STEM provides a principled approach to safe ship operation by quantifying human performance in alignment with operational complexities, directly influencing safety outcomes.


The Ship Threat and Error Management (STEM) model serves as a conceptual framework, aiding in comprehending the intricate interplay between safety and human performance within dynamic and challenging operational contexts.

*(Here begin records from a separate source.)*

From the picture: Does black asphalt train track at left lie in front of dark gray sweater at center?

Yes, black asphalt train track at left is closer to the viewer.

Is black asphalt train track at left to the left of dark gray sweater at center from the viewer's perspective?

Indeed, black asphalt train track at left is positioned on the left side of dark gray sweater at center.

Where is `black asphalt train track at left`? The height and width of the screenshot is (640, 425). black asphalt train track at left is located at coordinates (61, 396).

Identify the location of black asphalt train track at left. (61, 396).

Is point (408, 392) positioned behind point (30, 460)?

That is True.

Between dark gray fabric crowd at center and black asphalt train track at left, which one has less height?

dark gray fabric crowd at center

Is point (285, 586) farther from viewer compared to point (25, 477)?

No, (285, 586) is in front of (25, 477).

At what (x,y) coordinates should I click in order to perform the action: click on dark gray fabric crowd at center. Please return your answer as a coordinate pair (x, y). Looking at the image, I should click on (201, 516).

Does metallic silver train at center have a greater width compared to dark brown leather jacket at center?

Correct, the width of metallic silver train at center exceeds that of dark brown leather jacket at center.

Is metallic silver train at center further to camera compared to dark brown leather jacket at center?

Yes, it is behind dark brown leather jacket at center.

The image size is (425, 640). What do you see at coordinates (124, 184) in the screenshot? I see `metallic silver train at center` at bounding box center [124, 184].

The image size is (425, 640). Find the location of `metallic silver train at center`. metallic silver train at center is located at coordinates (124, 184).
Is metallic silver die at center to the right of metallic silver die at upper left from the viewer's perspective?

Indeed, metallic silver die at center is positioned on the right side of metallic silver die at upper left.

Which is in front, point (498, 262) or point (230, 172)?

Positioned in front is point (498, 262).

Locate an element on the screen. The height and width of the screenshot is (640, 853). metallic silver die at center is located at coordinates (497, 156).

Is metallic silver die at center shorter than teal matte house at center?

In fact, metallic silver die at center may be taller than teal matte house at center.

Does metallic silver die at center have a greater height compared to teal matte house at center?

Ship Threat & Error Management (STEM)

A pivotal element in the effective application of STEM is Navigation Data Monitoring (NDM). When coupled with Line Operation Safety Assessment (LOSA), NDM contributes to proactive risk mitigation by identifying high-risk operations or practices. The STEM model serves various purposes: Safety Analysis Tool: Focuses on a single event, such as accident/incident analysis. Systemic Patterns Understanding: Examines systemic patterns within a large set of events, as in operational audits. Licensing Tool: Clarifies human performance needs, strengths, and vulnerabilities, aiding in defining competencies from a broader safety management perspective. Training Tool: Enhances the effectiveness of training interventions, contributing to organizational safeguards. Components of the STEM Model: The STEM model comprises three fundamental components for safe ship operation threats, errors, and undesired vessel states. It posits that ship operation crews, both on the bridge and in the engine room, must manage threats and errors inherent in everyday ship operations. These threats and errors carry the potential to lead to undesired vessel states, which, if not managed effectively, may result in unsafe outcomes, accidents, or incidents. Explanation of Threats, Errors, and Undesired Vessel States: STEM serves as the primary measure for Line Operations Safety Audit (LOSA) observation. The model emphasizes that threats, errors, and undesired states are critical events that frontline workers must manage to uphold safety and efficiency margins. Threats: Observable events or errors occurring outside the influence of frontline workers, demanding immediate attention for safe management. Examples include managing weather conditions, technical failures, reduced underwater clearances, or errors from other departments. Errors: Observable deviations by frontline workers from organizational or individual expectations or intentions. Examples include incorrect automation entries, failure to activate a protective system, checklist omissions, or neglecting critical briefings. Undesired States: Observable states induced by frontline workers exhibiting an apparent reduction in safety margins. Examples include exceeding berthing speed, deviations from the passage plan, or operating in extreme weather conditions, elevating the potential for incidents or accidents.

The STEM model concurrently focuses on both the operational context and the individuals executing operational duties within that context. Descriptive and diagnostic in nature, the model captures and quantifies human and system performance in the normal operational context, offering realistic descriptions and facilitating the analysis of complexities related to human performance and operational context.